Rework bereitet alte Kleidung auf. Das Wiederaufbereiten ist ein Geschäftsmodell der Kreislaufwirtschaft. Zusammen mit dem Wiederverwenden, dem Reparieren und dem Teilen zählt es zu den Bereichen, in denen am meisten Ressourcen geschont werden. Erst dann kommt das Recycling. Bei diesen zirkulären Geschäftsmodellen zielt ein Unternehmen darauf ab, sein Geld zu verdienen, in dem es Produktkreisläufe schliesst. Das schont die Umwelt, denn es spart nicht nur Ressourcen sowie Energie, sondern verkleinert auch Abfallberge und den CO2-Fussabdruck.
Fasern produzieren und Stoffe herstellen verbraucht am meisten Energie
«Wiederaufbereiten ist viel besser als Recycling», findet auch Kaspar Schlaeppi. Studien zeigten, dass der grösste Ressourcenverbrauch bei der Herstellung von Kleidern ganz am Anfang bei der Produktion der Fasern und Stoffe passiert. Dieser Produktionsprozess fällt beim Wiederaufbereiten weg. «Der CO2-Ausstoss, der durch den Transport generiert wird, ist jedoch um ein Vielfaches kleiner als der, der bei der Produktion der Stoffe anfällt.»
Deswegen kann Rework auch die weiten Transportwege in Kauf nehmen.
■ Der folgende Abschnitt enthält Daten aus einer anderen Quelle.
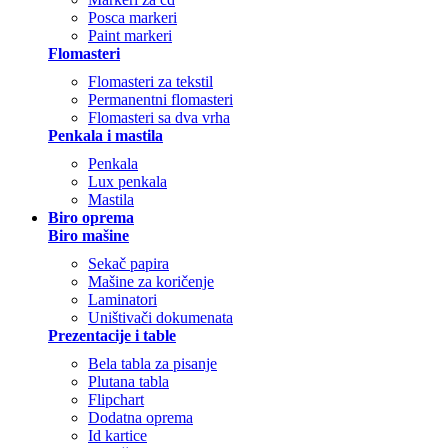
Posca markeri
Paint markeri
Flomasteri
Flomasteri za tekstil
Permanentni flomasteri
Flomasteri sa dva vrha
Penkala i mastila
Penkala
Lux penkala
Mastila
Biro oprema
Biro mašine
Sekač papira
Mašine za koričenje
Laminatori
Uništivači dokumenata
Prezentacije i table
Bela tabla za pisanje
Plutana tabla
Flipchart
Dodatna oprema
Id kartice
Das Umnähen der Secondhandkleider findet direkt in einem sogenannten Sortierwerk in Indien statt, wo Altkleider vorwiegend aus den USA in riesigen Massen weiterverarbeitet werden. Dort hat Rework ein eigenes Nähatelier mit cirka 40 Mitarbeiter:innen aufgebaut.
«Natürlich wäre es schön, wenn unsere Produktion hier in der Schweiz stattfinden könnte», meint Kaspar Schlaeppi, «aber da die Herstellung von Bekleidung weiterhin mit sehr viel Handarbeit verbunden ist, sind Hochlohnländer dazu nicht geeignet, denn will Rework eine Marke sein, die sich jeder leisten kann. Würden wir hier in der Schweiz produzieren, wären die Kosten so hoch, dass wir die Kleider nur im Luxussegment anbieten könnten». Um dem Vorwurf der Ausbeutung entgegen zu kommen, kommuniziert das KMU die Löhne transparent.
«Abfall ist eine Ressource am falschen Ort»
Kaspar Schlaeppi hat viele Jahre Erfahrung in der Branche und lebte mehrere Jahre in Asien. Er hat mittlerweile die richtigen Kontakte und Partner gefunden. Das sei nicht immer leicht gewesen, denn die Prozesse sind auch in Asien vorwiegend auf lineares Wirtschaften ausgerichtet. Ein Anfang ist gemacht. «Ich bin mir sicher, dass gerade ein Umdenken stattfindet. Abfall wird nicht mehr einfach als Abfall betrachtet, sondern mehr und mehr als eine Ressource, die genutzt werden kann» schliesst Kaspar Schlaeppi.